• _Task requirements_: In the data that follows, every line containing the word "status" should be returned.

• _Material shown_:

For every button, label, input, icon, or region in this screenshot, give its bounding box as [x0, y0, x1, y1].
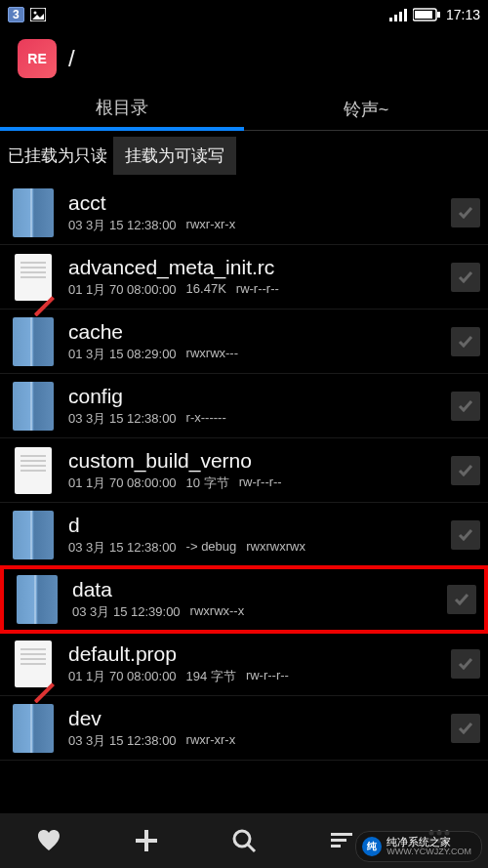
- checkbox[interactable]: [451, 263, 480, 292]
- svg-rect-8: [437, 12, 440, 18]
- svg-rect-7: [415, 11, 432, 19]
- svg-rect-3: [394, 15, 397, 21]
- file-name: custom_build_verno: [68, 449, 451, 473]
- checkbox[interactable]: [451, 327, 480, 356]
- status-right: 17:13: [389, 7, 480, 22]
- file-meta: 03 3月 15 12:39:00rwxrwx--x: [72, 603, 447, 621]
- notification-badge: 3: [8, 7, 24, 22]
- svg-rect-2: [389, 18, 392, 21]
- app-icon[interactable]: RE: [18, 39, 57, 78]
- svg-rect-15: [331, 845, 341, 847]
- signal-icon: [389, 8, 407, 21]
- file-meta: 03 3月 15 12:38:00-> debugrwxrwxrwx: [68, 539, 451, 557]
- svg-rect-13: [331, 833, 352, 836]
- file-name: acct: [68, 191, 451, 215]
- status-bar: 3 17:13: [0, 0, 488, 29]
- file-list: acct03 3月 15 12:38:00rwxr-xr-xadvanced_m…: [0, 181, 488, 761]
- checkbox[interactable]: [447, 585, 476, 614]
- svg-line-12: [248, 845, 255, 851]
- file-meta: 03 3月 15 12:38:00r-x------: [68, 410, 451, 428]
- tabs: 根目录铃声~: [0, 88, 488, 131]
- folder-icon: [13, 704, 54, 753]
- svg-rect-4: [399, 12, 402, 21]
- file-row[interactable]: default.prop01 1月 70 08:00:00194 字节rw-r-…: [0, 632, 488, 696]
- file-meta: 01 1月 70 08:00:0010 字节rw-r--r--: [68, 475, 451, 492]
- file-row[interactable]: advanced_meta_init.rc01 1月 70 08:00:0016…: [0, 245, 488, 310]
- heart-icon: [36, 829, 61, 852]
- file-name: data: [72, 578, 447, 601]
- file-meta: 01 1月 70 08:00:0016.47Krw-r--r--: [68, 281, 451, 299]
- folder-icon: [13, 188, 54, 237]
- file-name: d: [68, 514, 451, 537]
- svg-point-1: [33, 12, 36, 15]
- svg-point-11: [234, 831, 250, 847]
- file-row[interactable]: config03 3月 15 12:38:00r-x------: [0, 374, 488, 438]
- add-button[interactable]: [98, 813, 195, 868]
- file-name: cache: [68, 320, 451, 344]
- plus-icon: [134, 828, 159, 853]
- file-row[interactable]: custom_build_verno01 1月 70 08:00:0010 字节…: [0, 438, 488, 503]
- watermark-logo: 纯: [362, 837, 382, 856]
- checkbox[interactable]: [451, 456, 480, 485]
- file-row[interactable]: acct03 3月 15 12:38:00rwxr-xr-x: [0, 181, 488, 245]
- app-header: RE /: [0, 29, 488, 88]
- file-row[interactable]: dev03 3月 15 12:38:00rwxr-xr-x: [0, 696, 488, 761]
- checkbox[interactable]: [451, 649, 480, 679]
- file-meta: 01 1月 70 08:00:00194 字节rw-r--r--: [68, 668, 451, 685]
- folder-icon: [13, 511, 54, 559]
- checkbox[interactable]: [451, 392, 480, 421]
- status-left: 3: [8, 7, 46, 22]
- checkbox[interactable]: [451, 198, 480, 227]
- sort-icon: [329, 831, 354, 850]
- folder-icon: [13, 382, 54, 431]
- watermark-line2: WWW.YCWJZY.COM: [386, 847, 471, 857]
- folder-icon: [17, 575, 58, 624]
- file-row[interactable]: d03 3月 15 12:38:00-> debugrwxrwxrwx: [0, 503, 488, 567]
- svg-rect-14: [331, 839, 346, 842]
- file-name: dev: [68, 707, 451, 730]
- svg-rect-5: [404, 9, 407, 21]
- file-meta: 03 3月 15 12:38:00rwxr-xr-x: [68, 217, 451, 234]
- svg-rect-10: [136, 839, 157, 843]
- search-icon: [231, 828, 257, 853]
- tab-1[interactable]: 铃声~: [244, 88, 488, 131]
- file-name: config: [68, 385, 451, 408]
- file-name: default.prop: [68, 642, 451, 666]
- file-meta: 01 3月 15 08:29:00rwxrwx---: [68, 346, 451, 363]
- search-button[interactable]: [195, 813, 293, 868]
- file-icon: [15, 447, 52, 494]
- mount-rw-button[interactable]: 挂载为可读写: [113, 137, 236, 175]
- checkbox[interactable]: [451, 714, 480, 743]
- mount-bar: 已挂载为只读 挂载为可读写: [0, 131, 488, 181]
- tab-0[interactable]: 根目录: [0, 88, 244, 131]
- file-edit-icon: [15, 641, 52, 687]
- path-text[interactable]: /: [68, 45, 75, 72]
- mount-status-label: 已挂载为只读: [2, 139, 113, 173]
- watermark: 纯 纯净系统之家 WWW.YCWJZY.COM: [355, 831, 482, 862]
- favorite-button[interactable]: [0, 813, 98, 868]
- file-name: advanced_meta_init.rc: [68, 256, 451, 279]
- file-row[interactable]: data03 3月 15 12:39:00rwxrwx--x: [0, 565, 488, 634]
- gallery-icon: [30, 8, 46, 21]
- folder-icon: [13, 317, 54, 366]
- file-meta: 03 3月 15 12:38:00rwxr-xr-x: [68, 732, 451, 750]
- file-edit-icon: [15, 254, 52, 301]
- battery-icon: [413, 8, 440, 21]
- checkbox[interactable]: [451, 520, 480, 550]
- file-row[interactable]: cache01 3月 15 08:29:00rwxrwx---: [0, 310, 488, 374]
- status-time: 17:13: [446, 7, 480, 22]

• _Solution to this problem_:
- status-right: 17:13: [389, 7, 480, 22]
- status-bar: 3 17:13: [0, 0, 488, 29]
- status-left: 3: [8, 7, 46, 22]
- mount-status-label: 已挂载为只读: [2, 139, 113, 173]
- status-time: 17:13: [446, 7, 480, 22]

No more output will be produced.